All records below are to be repeated exactly, with the pictures left out.

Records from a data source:
- - - - - - -

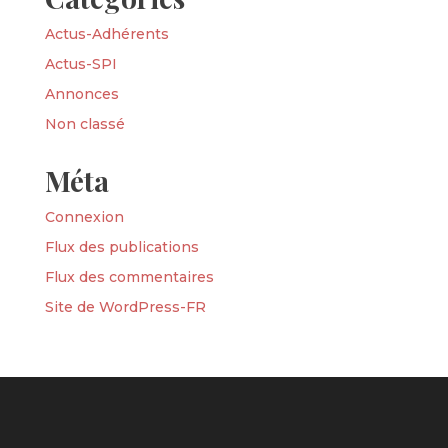
Actus-Adhérents
Actus-SPI
Annonces
Non classé
Méta
Connexion
Flux des publications
Flux des commentaires
Site de WordPress-FR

- - - - - - -

# Answer space
Actus-Adhérents
Actus-SPI
Annonces
Non classé
Méta
Connexion
Flux des publications
Flux des commentaires
Site de WordPress-FR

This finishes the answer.